Task description
Find each line of the material below in which the word "được" occurs, and return it.

==============================

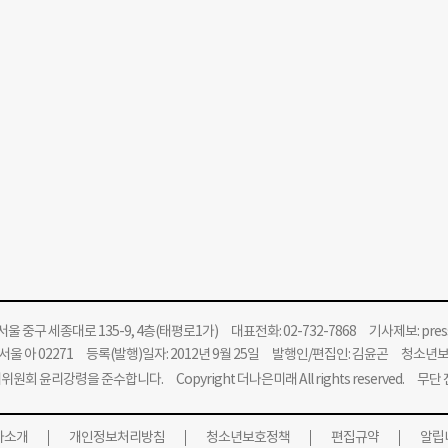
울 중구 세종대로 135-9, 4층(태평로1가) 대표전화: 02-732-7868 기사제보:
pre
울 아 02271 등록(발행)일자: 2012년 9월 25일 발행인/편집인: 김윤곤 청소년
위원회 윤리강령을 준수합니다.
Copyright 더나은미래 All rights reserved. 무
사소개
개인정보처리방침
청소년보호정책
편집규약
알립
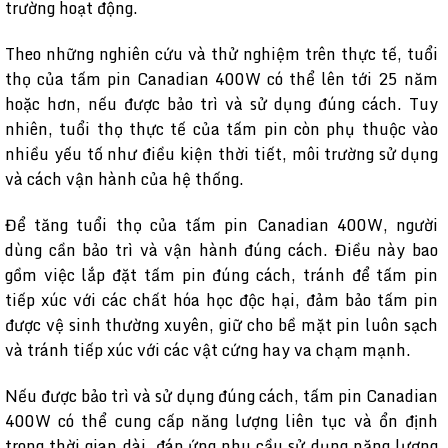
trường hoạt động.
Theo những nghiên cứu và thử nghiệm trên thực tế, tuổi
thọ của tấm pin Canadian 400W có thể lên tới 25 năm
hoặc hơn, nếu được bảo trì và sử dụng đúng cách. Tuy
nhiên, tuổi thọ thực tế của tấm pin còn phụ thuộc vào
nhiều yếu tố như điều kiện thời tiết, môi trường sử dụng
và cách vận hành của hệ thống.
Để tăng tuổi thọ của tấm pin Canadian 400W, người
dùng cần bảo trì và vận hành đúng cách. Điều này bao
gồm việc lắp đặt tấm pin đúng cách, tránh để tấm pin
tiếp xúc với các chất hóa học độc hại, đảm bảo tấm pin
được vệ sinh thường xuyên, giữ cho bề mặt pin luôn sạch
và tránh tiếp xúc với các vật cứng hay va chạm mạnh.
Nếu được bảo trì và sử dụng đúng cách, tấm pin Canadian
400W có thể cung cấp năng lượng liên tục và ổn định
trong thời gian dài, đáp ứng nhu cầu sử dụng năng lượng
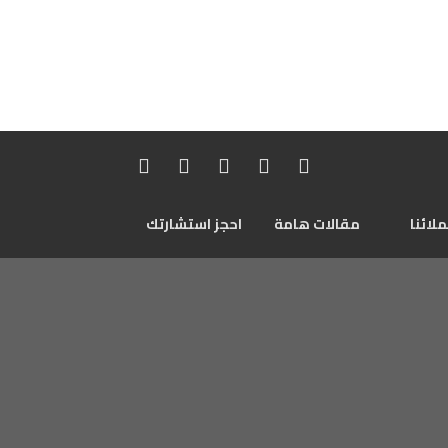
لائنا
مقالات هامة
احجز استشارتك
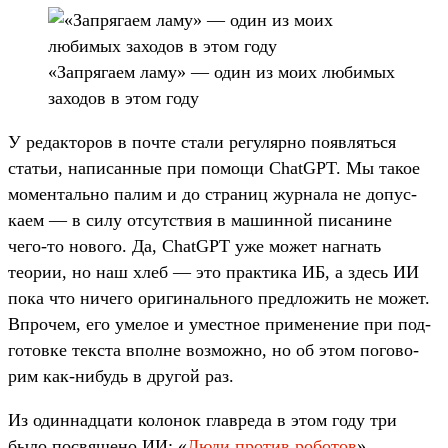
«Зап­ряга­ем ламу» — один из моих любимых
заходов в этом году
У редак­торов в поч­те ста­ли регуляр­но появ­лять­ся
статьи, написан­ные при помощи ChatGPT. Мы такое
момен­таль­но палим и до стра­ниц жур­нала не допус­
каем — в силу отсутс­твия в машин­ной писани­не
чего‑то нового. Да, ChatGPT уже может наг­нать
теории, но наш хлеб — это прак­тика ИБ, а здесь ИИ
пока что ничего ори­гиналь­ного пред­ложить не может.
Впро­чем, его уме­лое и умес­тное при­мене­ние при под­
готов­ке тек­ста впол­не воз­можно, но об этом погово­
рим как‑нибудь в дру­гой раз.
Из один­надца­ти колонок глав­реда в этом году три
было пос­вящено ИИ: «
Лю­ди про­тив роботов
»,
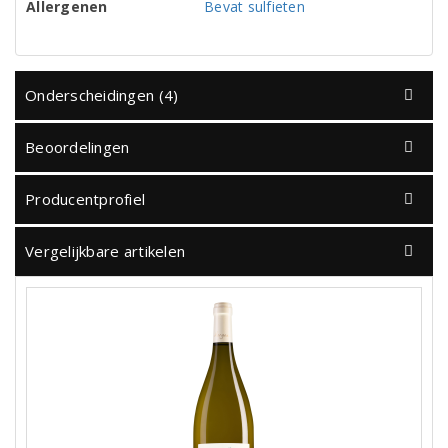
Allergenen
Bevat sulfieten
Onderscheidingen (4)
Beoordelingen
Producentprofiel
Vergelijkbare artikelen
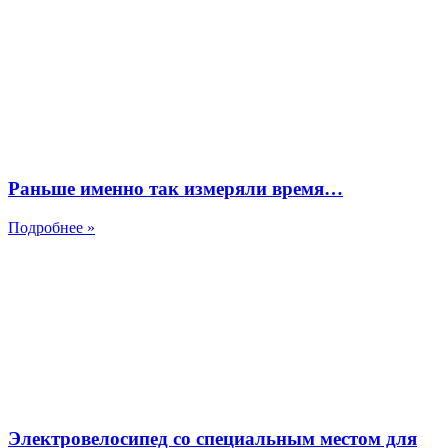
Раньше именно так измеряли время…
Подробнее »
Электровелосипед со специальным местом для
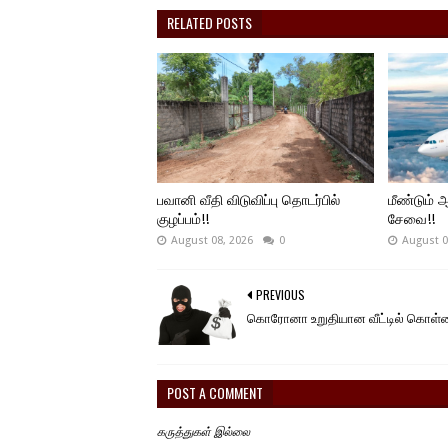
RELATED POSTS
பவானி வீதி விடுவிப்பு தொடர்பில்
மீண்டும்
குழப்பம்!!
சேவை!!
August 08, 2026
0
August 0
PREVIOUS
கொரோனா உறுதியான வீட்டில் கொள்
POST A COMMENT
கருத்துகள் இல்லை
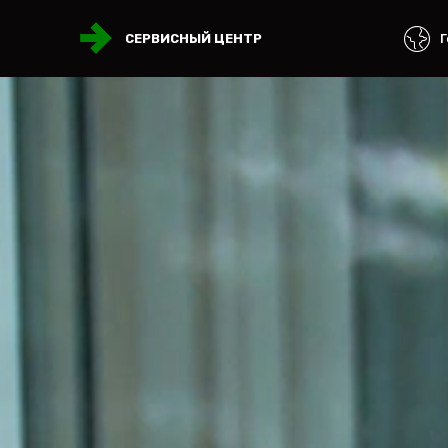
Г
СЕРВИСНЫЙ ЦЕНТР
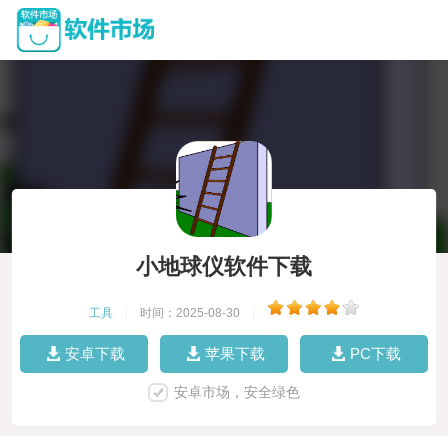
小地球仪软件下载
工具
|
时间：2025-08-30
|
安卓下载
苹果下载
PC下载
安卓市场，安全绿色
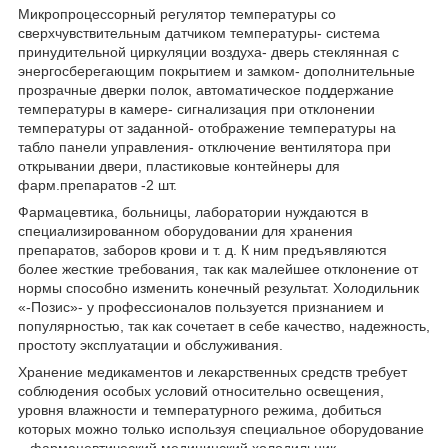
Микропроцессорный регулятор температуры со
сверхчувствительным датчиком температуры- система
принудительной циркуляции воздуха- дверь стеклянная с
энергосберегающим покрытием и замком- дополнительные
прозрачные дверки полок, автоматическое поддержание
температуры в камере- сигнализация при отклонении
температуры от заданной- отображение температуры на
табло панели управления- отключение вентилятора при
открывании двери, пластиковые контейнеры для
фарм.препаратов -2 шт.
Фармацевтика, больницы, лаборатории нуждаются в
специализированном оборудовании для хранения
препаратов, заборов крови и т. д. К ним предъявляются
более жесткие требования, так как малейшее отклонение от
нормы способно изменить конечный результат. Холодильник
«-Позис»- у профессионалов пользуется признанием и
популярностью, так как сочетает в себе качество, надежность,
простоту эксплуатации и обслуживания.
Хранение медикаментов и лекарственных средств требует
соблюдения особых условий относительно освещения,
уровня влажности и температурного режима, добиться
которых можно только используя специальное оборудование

==============================

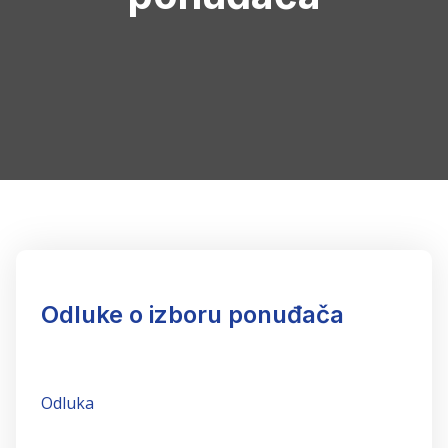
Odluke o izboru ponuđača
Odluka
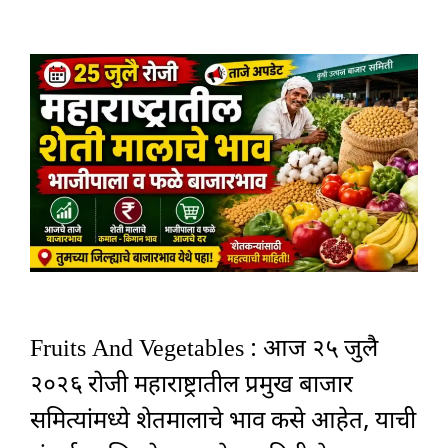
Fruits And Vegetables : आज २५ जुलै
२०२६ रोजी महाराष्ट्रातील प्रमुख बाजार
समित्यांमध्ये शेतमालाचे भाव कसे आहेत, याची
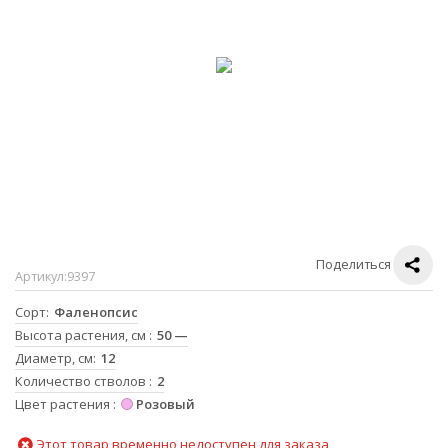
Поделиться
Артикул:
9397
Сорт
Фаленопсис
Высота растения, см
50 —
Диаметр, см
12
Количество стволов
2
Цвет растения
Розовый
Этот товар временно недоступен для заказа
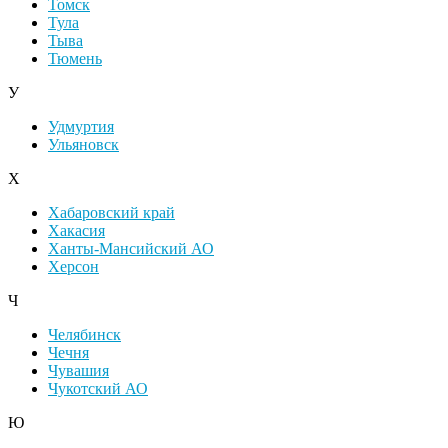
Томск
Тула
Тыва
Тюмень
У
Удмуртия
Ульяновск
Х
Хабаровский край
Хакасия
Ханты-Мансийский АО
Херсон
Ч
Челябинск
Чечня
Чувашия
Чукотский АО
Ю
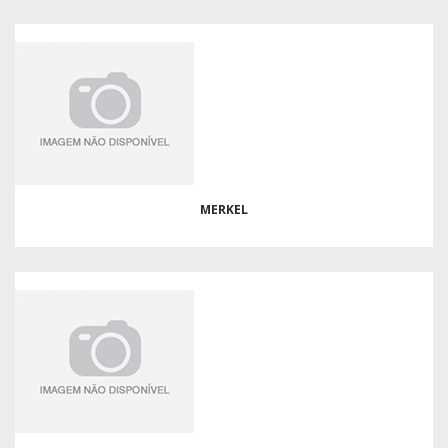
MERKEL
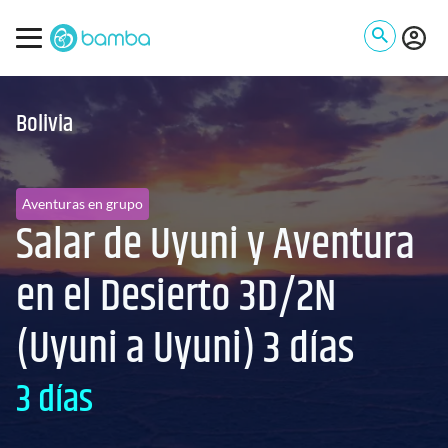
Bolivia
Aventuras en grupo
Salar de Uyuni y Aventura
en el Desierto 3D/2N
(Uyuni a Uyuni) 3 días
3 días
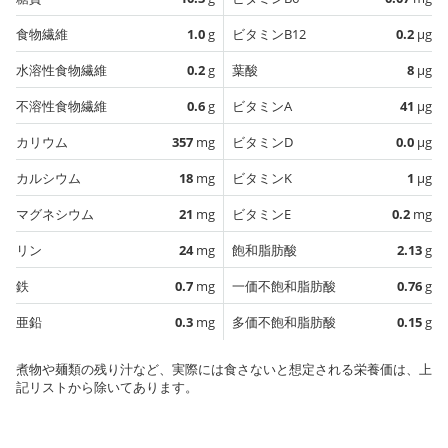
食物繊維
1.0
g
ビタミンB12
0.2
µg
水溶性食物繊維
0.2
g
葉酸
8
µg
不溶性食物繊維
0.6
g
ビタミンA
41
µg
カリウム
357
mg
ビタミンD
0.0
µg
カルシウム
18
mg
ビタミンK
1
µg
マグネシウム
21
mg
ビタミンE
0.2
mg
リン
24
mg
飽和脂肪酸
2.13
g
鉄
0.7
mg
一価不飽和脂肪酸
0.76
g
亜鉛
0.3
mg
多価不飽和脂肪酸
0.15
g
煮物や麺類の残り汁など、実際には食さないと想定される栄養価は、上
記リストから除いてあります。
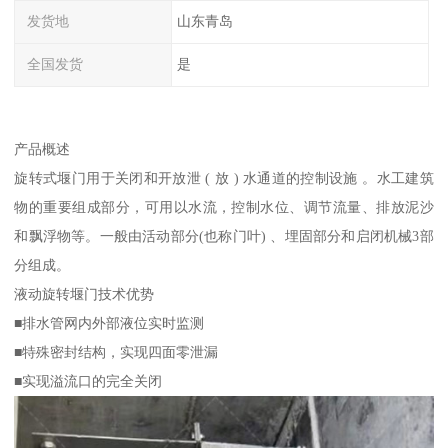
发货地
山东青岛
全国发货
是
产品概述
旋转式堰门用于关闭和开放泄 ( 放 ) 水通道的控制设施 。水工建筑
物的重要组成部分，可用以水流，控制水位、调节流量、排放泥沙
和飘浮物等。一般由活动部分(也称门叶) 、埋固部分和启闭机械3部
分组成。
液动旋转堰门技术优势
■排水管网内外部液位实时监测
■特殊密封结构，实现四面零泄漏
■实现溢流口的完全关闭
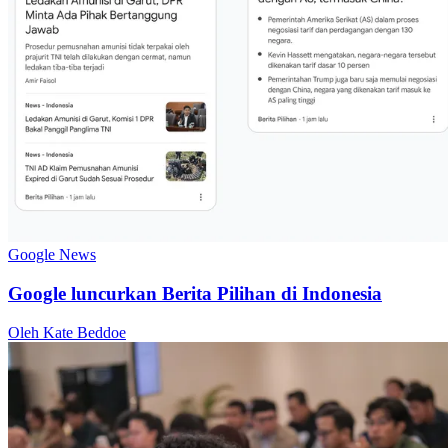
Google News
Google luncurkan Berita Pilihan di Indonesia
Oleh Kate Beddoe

==============================

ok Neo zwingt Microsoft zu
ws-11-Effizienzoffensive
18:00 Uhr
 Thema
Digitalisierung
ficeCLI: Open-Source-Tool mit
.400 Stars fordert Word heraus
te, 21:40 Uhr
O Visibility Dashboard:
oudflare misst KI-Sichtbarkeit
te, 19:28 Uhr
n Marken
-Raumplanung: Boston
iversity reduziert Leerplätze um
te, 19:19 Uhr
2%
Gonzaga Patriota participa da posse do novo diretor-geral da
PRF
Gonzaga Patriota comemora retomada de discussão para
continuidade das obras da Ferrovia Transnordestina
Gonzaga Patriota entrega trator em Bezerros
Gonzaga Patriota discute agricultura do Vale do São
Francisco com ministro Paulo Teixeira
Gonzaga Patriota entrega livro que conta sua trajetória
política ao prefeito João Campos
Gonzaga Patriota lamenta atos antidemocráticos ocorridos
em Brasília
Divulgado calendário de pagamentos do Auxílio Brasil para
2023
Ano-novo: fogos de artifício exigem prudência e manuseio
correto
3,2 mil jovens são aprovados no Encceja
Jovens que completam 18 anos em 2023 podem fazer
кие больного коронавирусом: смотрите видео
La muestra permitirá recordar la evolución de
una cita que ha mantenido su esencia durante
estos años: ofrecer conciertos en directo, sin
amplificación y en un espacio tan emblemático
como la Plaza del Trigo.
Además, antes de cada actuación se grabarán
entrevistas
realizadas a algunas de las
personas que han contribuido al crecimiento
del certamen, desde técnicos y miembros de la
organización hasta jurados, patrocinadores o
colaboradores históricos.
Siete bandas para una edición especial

==============================

Answer box
hoặc hơn, nếu được bảo trì và sử dụng đúng cách. Tuy
được vệ sinh thường xuyên, giữ cho bề mặt pin luôn sạch
Nếu được bảo trì và sử dụng đúng cách, tấm pin Canadian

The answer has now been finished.